Normalisr is in python and provides a command-line and a python functional interface. Normalisr is published in `Nature Communications `_ (2021).

Installation
=============
Normalisr is on `PyPI `_ and can be installed with pip: ``pip install normalisr``. You can also install Normalisr from github: ``pip install git+https://github.com/lingfeiwang/normalisr.git``. Make sure you have added Normalisr's install path into PATH environment before using the command-line interface (See FAQ_). Normalisr's installation should take less than a minute.

There are more advanced installation methods but if you want that, most likely you already know how to do it. If not, give me a shout (See Issues_).

Usage
=====
Normalisr provides a command-line and a python functional interface below. You can use the examples provided below to guide yourself through Normalisr's use. Sphinx-based documentation is underway.

* Commmand-line interface
You can run Normalisr by typing ``normalisr`` on command-line. Normalisr uses submodules for different analysis steps. Type ``normalisr`` or ``normalisr -h`` for general help, and for example ``normalisr de -h`` for help on submodule 'de' of differential expression.

Normalisr uses tsv (tab separated values) file format for input and output matrices, and text file for row and column names, such as cells and genes, one per line. For initial input, Normalisr also accepts the sparse mtx format (Cell Ranger output) for raw read count matrix. Gzipped input/output files are automatically recognized if file name suffix '.gz' is present.

* Python functional interface
Normalisr's python functional interface is more flexible than command-line, but requires knowledge of python programming. Documentation of any function can be obtained with ``?`` in ipython or jupyter notebook, such as:

.. code-block::

import normalisr.normalisr as norm
?norm.de

The example jupyter notebooks also illustrate the scope of functions Normalisr provides.

Documentation
=============
Documentations are available as `html `_ and `pdf `_.

Examples and pipelines
==========================
You can find several examples in the 'examples' folder, to cover all functions Normalisr currently provides. The example datasets have been scaled down to run on a 16GB-memory personal computer. Although they only serve as demonstrations of work here, the pipelines should be transferable to a full-scale, different dataset. Since Normalisr is non-parametric, the only adjustable parameters are for quality control and final cutoffs of differential or co-expression. You can change down-sampling parameters in the examples to run the full datasets on a larger computer.

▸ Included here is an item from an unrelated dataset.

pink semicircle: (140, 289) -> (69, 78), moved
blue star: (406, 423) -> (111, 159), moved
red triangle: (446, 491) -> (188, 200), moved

You can find more details in the respective examples.

Issues
==========================
Pease raise an issue on `github `_.

References
==========================
* Single-cell normalization and association testing unifying CRISPR screen and gene co-expression analyses with Normalisr, Lingfei Wang, Nature Communications 2021. https://doi.org/10.1038/s41467-021-26682-1

FAQ
==========================
* What does Normalisr stand for?
**N**\ ormalisr **O**\ ffers **R**\ obust **M**\ odelling of **A**\ ssociations **L**\ inearly **I**\ n **S**\ ingle-cell **R**\ NA-seq. Yes, it's a recursive acronym. See `GNU `_ and `pip `_.

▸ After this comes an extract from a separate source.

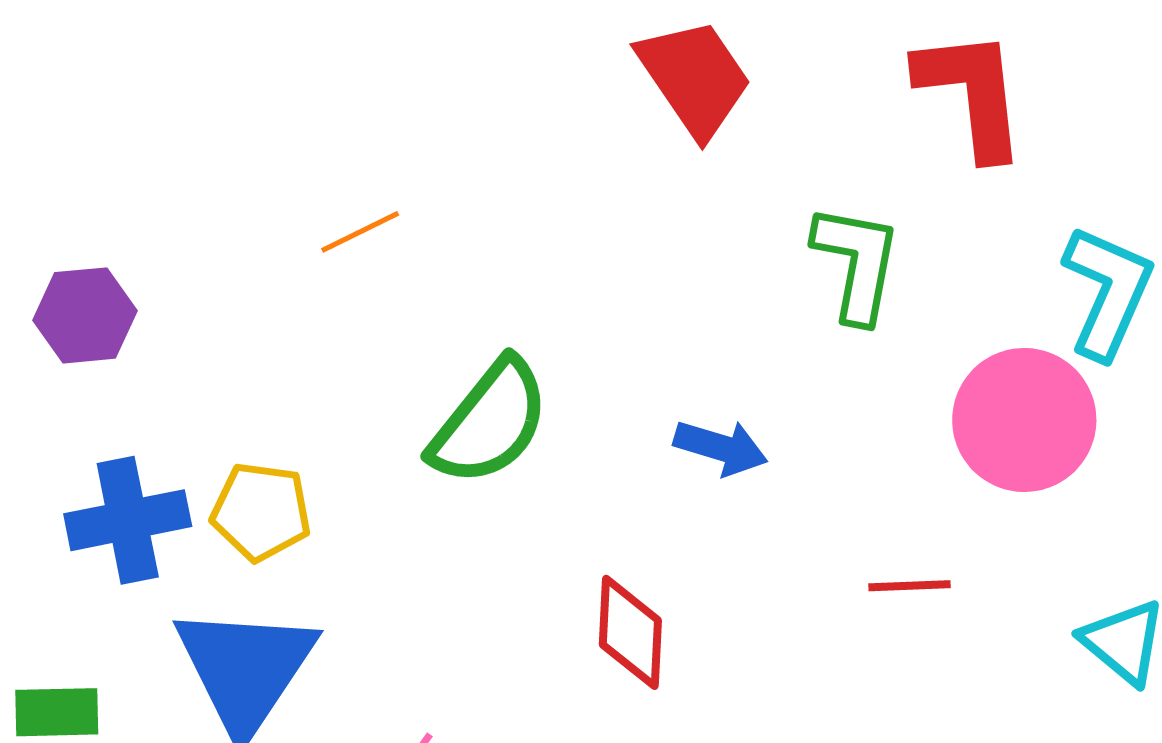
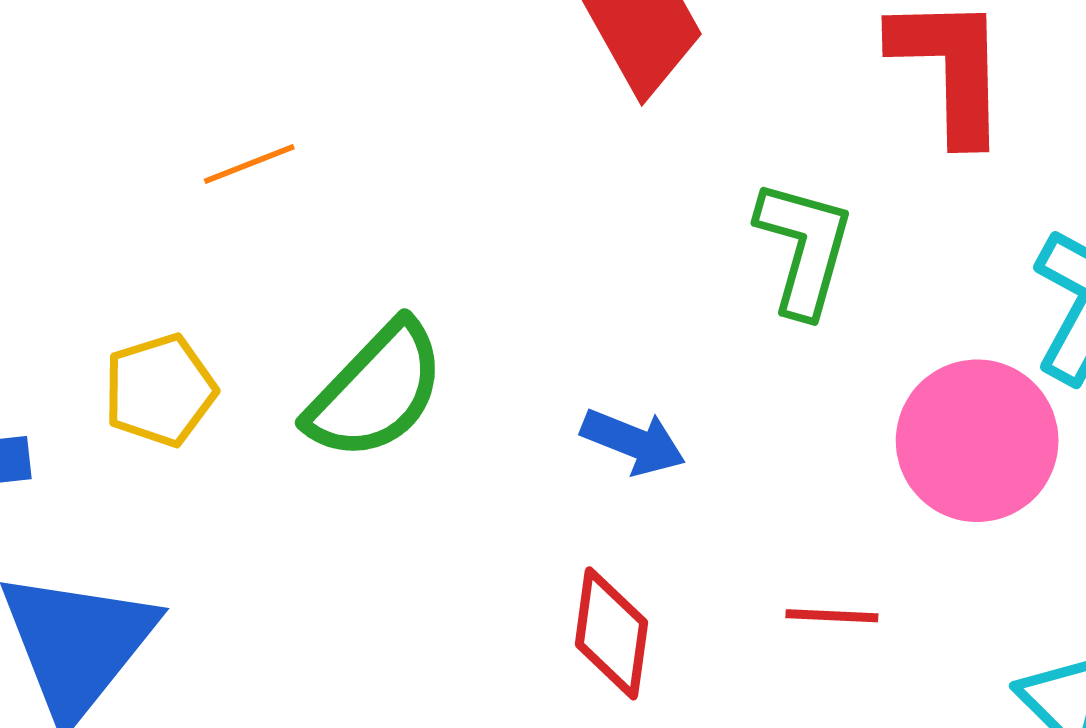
yellow pentagon: (261, 512) -> (160, 390), moved, turned -30
red diamond: (630, 632) -> (611, 633), moved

* I installed Normalisr but typing ``normalisr`` says 'command not found'.
See below.

* How do I use a specific python version for Normalisr's command-line interface?
You can always use the python command to run Normalisr, such as ``python3 -m normalisr`` to replace command ``normalisr``. You can also use a specific path or version for python, such as ``python3.7 -m normalisr`` or ``/usr/bin/python3.7 -m normalisr``. Make sure you have installed Normalisr for this python version.

* Why don't the examples work?
Please make sure you followed every step in the README.md of the respective example folder with Internet connection, and then submit an issue report detailing at which executed line the error occurred with input and output.

* Does Normalisr run on Windows?
I have not tested Normalisr on Windows. However, it is purely in python and should be able to function properly.